Search Unity

TextMesh Pro removing rich text tags from a string

Discussion in 'UGUI & TextMesh Pro' started by TheValar, May 7, 2018.

  1. TheValar

    TheValar

    Joined:
    Nov 12, 2012
    Posts:
    760
    Is there a way to strip out rich text tags from a string?

    I'm working on a chat feature in a game which will use rich text tags for alignment and coloring certain parts of the string but I don't want user's to be able to inject their own rich text tags. Is there a function somewhere in TextMeshPro that will help me remove all the rich text tags from a string before putting in my own?

    thanks
     
    MrLucid72 likes this.
  2. Stephan_B

    Stephan_B

    Joined:
    Feb 26, 2017
    Posts:
    6,596
    The <noparse> </noparse> tag doesn't remove Rich Text but prevents them from being parsed / processed. As such as using any tag types in between this <noparse> tag will show up as text.

    There are several TMP users using this where the user text is enclosed in the <noparse> tags.
     
    rahil-p likes this.
  3. TheValar

    TheValar

    Joined:
    Nov 12, 2012
    Posts:
    760
    I suppose I could probably make that work. Will be a pain to have to insert a bunch of no parse groups in between my own rich text tags that I insert into the users message.
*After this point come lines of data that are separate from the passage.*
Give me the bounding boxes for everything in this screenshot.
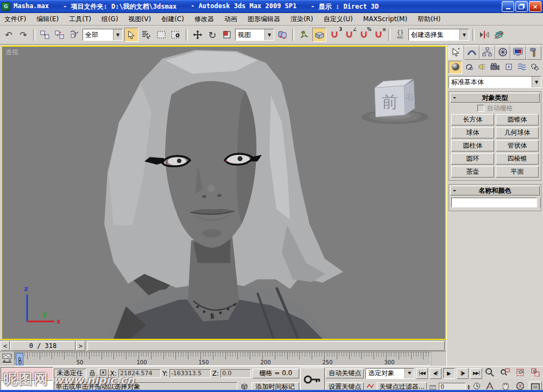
tab-display[interactable]	[510, 46, 526, 60]
menu-help[interactable]: 帮助(H)	[418, 15, 440, 24]
zoom-extents-all-button[interactable]	[531, 368, 540, 379]
menu-group[interactable]: 组(G)	[102, 15, 118, 24]
zoom-button[interactable]	[485, 368, 495, 379]
tab-utilities[interactable]	[526, 46, 542, 60]
select-and-manipulate-button[interactable]	[298, 28, 311, 41]
menu-file[interactable]: 文件(F)	[4, 15, 26, 24]
category-systems-button[interactable]	[529, 61, 541, 74]
tab-create[interactable]	[449, 46, 464, 60]
menu-maxscript[interactable]: MAXScript(M)	[363, 15, 407, 23]
play-button[interactable]: ▶	[443, 368, 455, 379]
named-selection-set-dropdown[interactable]: 创建选择集 ▼	[408, 29, 469, 41]
x-coordinate-field[interactable]	[118, 369, 161, 378]
open-mini-curve-editor-button[interactable]	[0, 352, 14, 366]
edit-named-selections-button[interactable]: {} ABC	[394, 28, 407, 41]
previous-frame-playback-button[interactable]: ◀||	[430, 368, 441, 379]
menu-animation[interactable]: 动画	[224, 15, 237, 24]
menu-edit[interactable]: 编辑(E)	[36, 15, 59, 24]
zoom-extents-button[interactable]	[515, 368, 525, 379]
viewport-label[interactable]: 透视	[5, 48, 18, 57]
tube-button[interactable]: 管状体	[496, 140, 539, 151]
menu-graph-editors[interactable]: 图形编辑器	[248, 15, 280, 24]
mirror-button[interactable]	[478, 28, 491, 41]
category-lights-button[interactable]	[476, 61, 489, 74]
tab-motion[interactable]	[495, 46, 511, 60]
perspective-viewport[interactable]: 透视	[1, 46, 446, 340]
rectangular-selection-region-button[interactable]	[155, 28, 168, 41]
listener-macro-row[interactable]	[1, 367, 53, 380]
select-object-button[interactable]	[124, 28, 138, 42]
toggle-keyboard-shortcut-button[interactable]	[300, 368, 325, 392]
selected-key-filter-dropdown[interactable]: 选定对象 ▼	[365, 368, 414, 379]
snap-toggle-3-button[interactable]: 3	[328, 28, 341, 41]
percent-snap-toggle-button[interactable]: %	[357, 28, 370, 41]
selection-filter-dropdown[interactable]: 全部 ▼	[83, 29, 123, 41]
time-slider-track[interactable]	[87, 341, 445, 351]
unlink-selection-button[interactable]	[53, 28, 66, 41]
maxscript-mini-listener[interactable]	[0, 366, 54, 392]
autogrid-checkbox[interactable]	[477, 105, 484, 112]
auto-key-button[interactable]: 自动关键点	[326, 369, 364, 378]
track-bar-ruler[interactable]: 0 0 50 100 150 200 250 300	[14, 352, 431, 366]
object-color-swatch[interactable]	[539, 198, 540, 207]
select-and-rotate-button[interactable]: ↻	[206, 28, 219, 41]
bind-to-space-warp-button[interactable]	[68, 28, 81, 41]
use-pivot-point-center-button[interactable]	[276, 28, 289, 41]
next-frame-playback-button[interactable]: ||▶	[457, 368, 469, 379]
torus-button[interactable]: 圆环	[451, 153, 494, 165]
tab-modify[interactable]	[464, 46, 480, 60]
restore-button[interactable]	[515, 1, 528, 12]
redo-button[interactable]: ↷	[17, 28, 30, 41]
undo-button[interactable]: ↶	[2, 28, 15, 41]
menu-customize[interactable]: 自定义(U)	[324, 15, 353, 24]
menu-modifiers[interactable]: 修改器	[194, 15, 214, 24]
window-crossing-toggle-button[interactable]	[169, 28, 182, 41]
select-and-scale-button[interactable]	[220, 28, 233, 41]
object-name-input[interactable]	[451, 198, 537, 207]
pyramid-button[interactable]: 四棱锥	[496, 153, 539, 165]
align-button[interactable]	[493, 28, 506, 41]
time-slider-readout[interactable]: 0 / 318	[10, 341, 75, 351]
select-and-move-button[interactable]	[191, 28, 204, 41]
menu-views[interactable]: 视图(V)	[129, 15, 151, 24]
close-button[interactable]: ×	[529, 1, 541, 12]
category-geometry-button[interactable]	[449, 61, 462, 74]
menu-create[interactable]: 创建(C)	[161, 15, 184, 24]
cylinder-button[interactable]: 圆柱体	[451, 140, 494, 151]
category-shapes-button[interactable]	[463, 61, 475, 74]
sphere-button[interactable]: 球体	[451, 127, 494, 138]
z-coordinate-field[interactable]	[220, 369, 251, 378]
frame-spinner[interactable]: ▲▼	[468, 384, 470, 390]
reference-coordinate-dropdown[interactable]: 视图 ▼	[235, 29, 274, 41]
go-to-end-button[interactable]: ▶▶|	[470, 368, 482, 379]
object-category-dropdown[interactable]: 标准基本体 ▼	[449, 76, 541, 88]
tick-label-300: 300	[384, 359, 394, 365]
box-button[interactable]: 长方体	[451, 114, 494, 125]
teapot-button[interactable]: 茶壶	[451, 166, 494, 178]
category-helpers-button[interactable]	[502, 61, 515, 74]
cone-button[interactable]: 圆锥体	[496, 114, 539, 125]
name-color-rollout-header[interactable]: - 名称和颜色	[450, 186, 540, 195]
spinner-snap-toggle-button[interactable]: ≡	[372, 28, 385, 41]
object-type-rollout-header[interactable]: - 对象类型	[450, 93, 540, 103]
go-to-start-button[interactable]: |◀◀	[416, 368, 428, 379]
tab-hierarchy[interactable]	[479, 46, 495, 60]
snaps-toggle-button[interactable]	[312, 28, 326, 42]
previous-frame-button[interactable]: <	[1, 341, 10, 351]
minimize-button[interactable]	[502, 1, 514, 12]
zoom-all-button[interactable]	[500, 368, 510, 379]
category-space-warps-button[interactable]	[515, 61, 528, 74]
selection-lock-toggle[interactable]	[88, 369, 97, 378]
y-coordinate-field[interactable]	[169, 369, 211, 378]
category-cameras-button[interactable]	[489, 61, 502, 74]
select-by-name-button[interactable]	[140, 28, 153, 41]
angle-snap-toggle-button[interactable]: ∠	[343, 28, 356, 41]
select-and-link-button[interactable]	[39, 28, 52, 41]
hierarchy-tree-icon	[482, 47, 492, 59]
next-frame-button[interactable]: >	[76, 341, 85, 351]
menu-tools[interactable]: 工具(T)	[69, 15, 91, 24]
menu-rendering[interactable]: 渲染(R)	[291, 15, 313, 24]
plane-button[interactable]: 平面	[496, 166, 539, 178]
geosphere-button[interactable]: 几何球体	[496, 127, 539, 138]
absolute-mode-toggle[interactable]	[98, 369, 108, 378]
Would definitely be an appreciated feature to have something exposed from TextMesh Pro to scrub that stuff out
     
  4. Stephan_B

    Stephan_B

    Joined:
    Feb 26, 2017
    Posts:
    6,596
    Can you provide an example of the text a user would type vs. how you would reformat it to include your own tags?
     
  5. TheValar

    TheValar

    Joined:
    Nov 12, 2012
    Posts:
    760
    user might input the message
    hello everyone! This is great :D


    what I will write to the text component will end up being
    <align="right"><color=#00ffff><b>feralholtzem:</b></color> Hello everyone! This is great <sprite name=":D"></align>
     
    MrLucid72 likes this.
  6. TheValar

    TheValar

    Joined:
    Nov 12, 2012
    Posts:
    760
    right now I have it stripping out <noalign> and </noalign> strings from the users message, and then closing and re-opening noalign around the emoji rich text that I insert myself. This seems to work
     
  7. jdeuce

    jdeuce

    Joined:
    Dec 15, 2012
    Posts:
    22
    @Stephan_B: this solution seems woefully inadequate to prevent user tag injection.

    All the user would have to do is prepend their message with </noparse> to get back to being able to inject rich text tags. It would be best if TextMeshPro provided an escape method that could be called to guarantee that any rich text control characters entered by users have been escaped before we pass the text in to be processed.

    e.g.
    Code (CSharp):
    1. textMeshComponent.text = "Some string from the user is: " + TextMeshPro.escape(unsafeString);
    2.  
    3. // instead of
    4.  
    5. textMeshComponent.text = "Some string from the user is: <noparse>" + unsafeString + "</noparse>;
     
    Last edited: May 9, 2019
    kdserra, awsapps, phrenq and 3 others like this.
  8. MrLucid72

    MrLucid72

    Joined:
    Jan 12, 2016
    Posts:
    996
    Hey folks -- did anyone ever find a non-exploitable solution to this? I'm having issues with this, myself ( https://forum.unity.com/threads/rich-text-exploit-with-tmp.694366/#post-4646368 ).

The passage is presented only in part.